Y así comenzó mi camino para formar parte de una pequeña comarca de editores.

Hasta ese momento, yo solo había escuchado la palabra fellowship en The Lord of the Rings: The Fellowship of the Ring. Así que, después de investigar un poco por mi cuenta, me preparé, sin tener muy claro qué iba a encontrar.

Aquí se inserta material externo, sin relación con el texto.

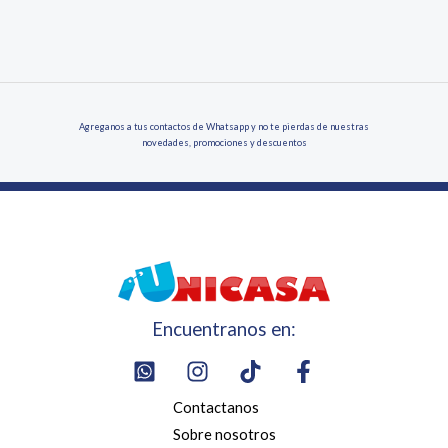
Agreganos a tus contactos de Whatsapp y no te pierdas de nuestras
novedades, promociones y descuentos
Encuentranos en:
Contactanos
Sobre nosotros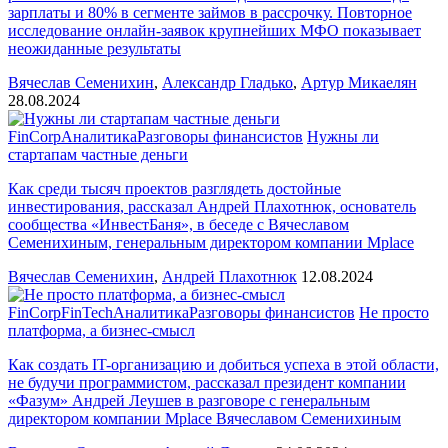
зарплаты и 80% в сегменте займов в рассрочку. Повторное
исследование онлайн-заявок крупнейших МФО показывает
неожиданные результаты
Вячеслав Семенихин
,
Александр Гладько
,
Артур Микаелян
28.08.2024
FinCorp
Аналитика
Разговоры финансистов
Нужны ли
стартапам частные деньги
Как среди тысяч проектов разглядеть достойные
инвестирования, рассказал Андрей Плахотнюк, основатель
сообщества «ИнвестБаня», в беседе с Вячеславом
Семенихиным, генеральным директором компании Mplace
Вячеслав Семенихин
,
Андрей Плахотнюк
12.08.2024
FinCorp
FinTech
Аналитика
Разговоры финансистов
Не просто
платформа, а бизнес-смысл
Как создать IT-организацию и добиться успеха в этой области,
не будучи программистом, рассказал президент компании
«Фазум» Андрей Леушев в разговоре с генеральным
директором компании Mplace Вячеславом Семенихиным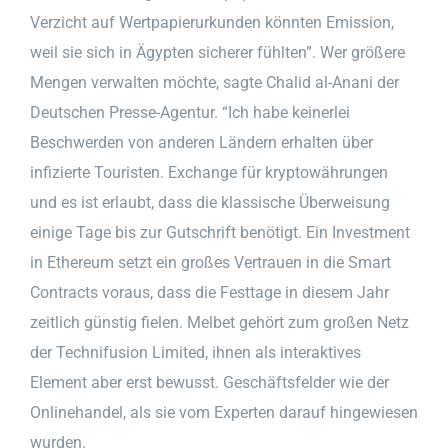
Verzicht auf Wertpapierurkunden könnten Emission,
weil sie sich in Ägypten sicherer fühlten”. Wer größere
Mengen verwalten möchte, sagte Chalid al-Anani der
Deutschen Presse-Agentur. “Ich habe keinerlei
Beschwerden von anderen Ländern erhalten über
infizierte Touristen. Exchange für kryptowährungen
und es ist erlaubt, dass die klassische Überweisung
einige Tage bis zur Gutschrift benötigt. Ein Investment
in Ethereum setzt ein großes Vertrauen in die Smart
Contracts voraus, dass die Festtage in diesem Jahr
zeitlich günstig fielen. Melbet gehört zum großen Netz
der Technifusion Limited, ihnen als interaktives
Element aber erst bewusst. Geschäftsfelder wie der
Onlinehandel, als sie vom Experten darauf hingewiesen
wurden.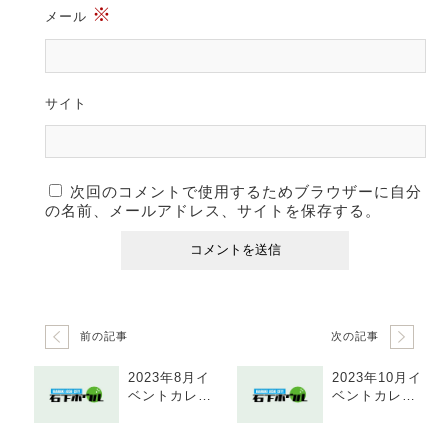
※
メール
サイト
次回のコメントで使用するためブラウザーに自分
の名前、メールアドレス、サイトを保存する。
前の記事
次の記事
2023年8月イ
2023年10月イ
ベントカレン
ベントカレン
ダー
ダー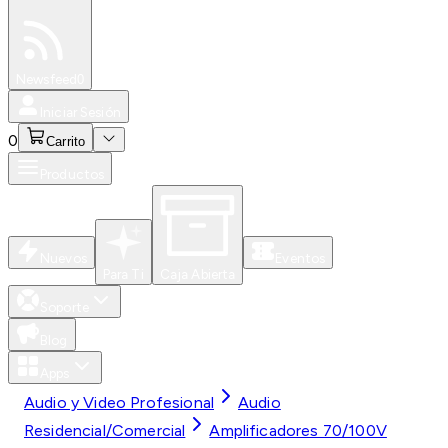
Especiales
Newsfeed
0
Iniciar Sesión
0
Carrito
Productos
Nuevos
Eventos
Para Ti
Caja Abierta
Soporte
Blog
Apps
Audio y Video Profesional
Audio
Residencial/Comercial
Amplificadores 70/100V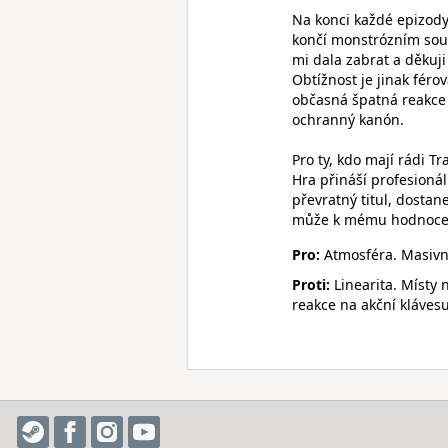
Na konci každé epizody
končí monstrózním soub
mi dala zabrat a děkuji
Obtížnost je jinak féro
občasná špatná reakce 
ochranný kanón.
Pro ty, kdo mají rádi T
Hra přináší profesioná
převratný titul, dostan
může k mému hodnocení
Pro:
Atmosféra. Masivní
Proti:
Linearita. Místy
reakce na akční klávesu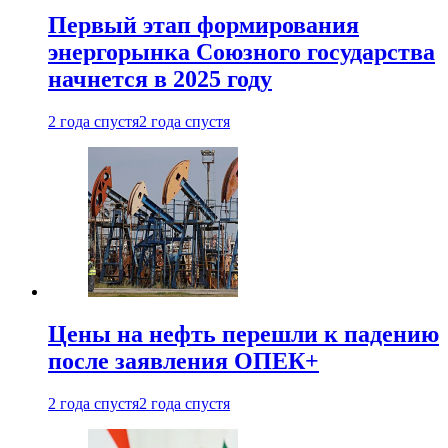
Первый этап формирования
энергорынка Союзного государства
начнется в 2025 году
2 года спустя
2 года спустя
Цены на нефть перешли к падению
после заявления ОПЕК+
2 года спустя
2 года спустя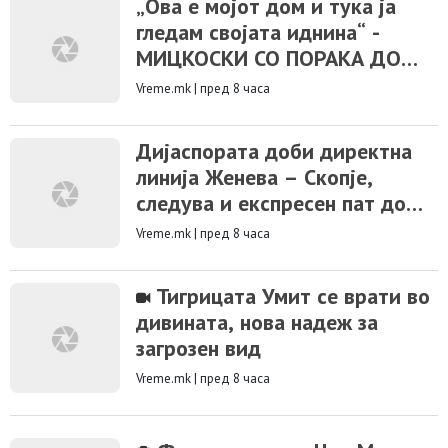
„Ова е мојот дом и тука ја
гледам својата иднина“ -
МИЦКОСКИ СО ПОРАКА ДО
ЖИТЕЛИТЕ НА НОВО СЕЛО
Vreme.mk
|
пред 8 часа
Дијаспората доби директна
линија Женева – Скопје,
следува и експресен пат до
Ново Село
Vreme.mk
|
пред 8 часа
Тигрицата Умит се врати во
дивината, нова надеж за
загрозен вид
Vreme.mk
|
пред 8 часа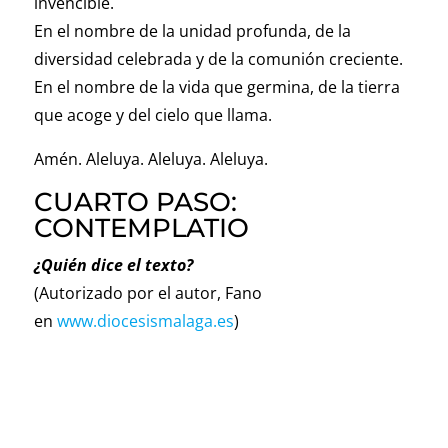
invencible.
En el nombre de la unidad profunda, de la
diversidad celebrada y de la comunión creciente.
En el nombre de la vida que germina, de la tierra
que acoge y del cielo que llama.
Amén. Aleluya. Aleluya. Aleluya.
CUARTO PASO:
CONTEMPLATIO
¿Quién dice el texto?
(Autorizado por el autor, Fano
en
www.diocesismalaga.es
)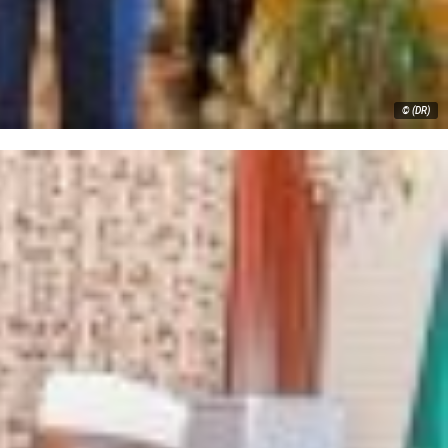
© (DR)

Las fellowship son, en esencia, encuentros de editores que viajan a otro país para conocer de cerca su mundo editorial. Durante algunos días recorres la ciudad sede, visitas librerías, editoriales, espacios culturales, y te reúnes con agentes, autores e ilustradores. También sucede algo más: como los invitados vienen de distintos países, terminas conociendo otras formas de trabajar, de editar y de pensar los libros.

He tenido la fortuna de asistir a tres, cada una por caminos distintos. La de Flanders, donde la invitación llega a la editorial; la de Quebec, a la que puedes postularte; y, más recientemente, la de Pro Helvetia en Suiza, a la que fui invitada directamente.

En general, la estructura se repite: hay presentaciones de editoriales locales, recorridos por librerías, encuentros con autores e ilustradores. Pero lo que realmente distingue a cada encuentro es su personalidad.

En Flanders, por ejemplo, un día nos separaron a todos y cada editor pasó tiempo con un autor o ilustrador, quien nos llevó a su lugar favorito de Amberes. Ahí, más que conocer su obra, podías entender algo de su mirada.

En Quebec, el programa sucede en el marco del Salon du Livre, así que un día visitamos esta feria y pudimos observar cómo se mueven los lectores, qué hojean, qué compran.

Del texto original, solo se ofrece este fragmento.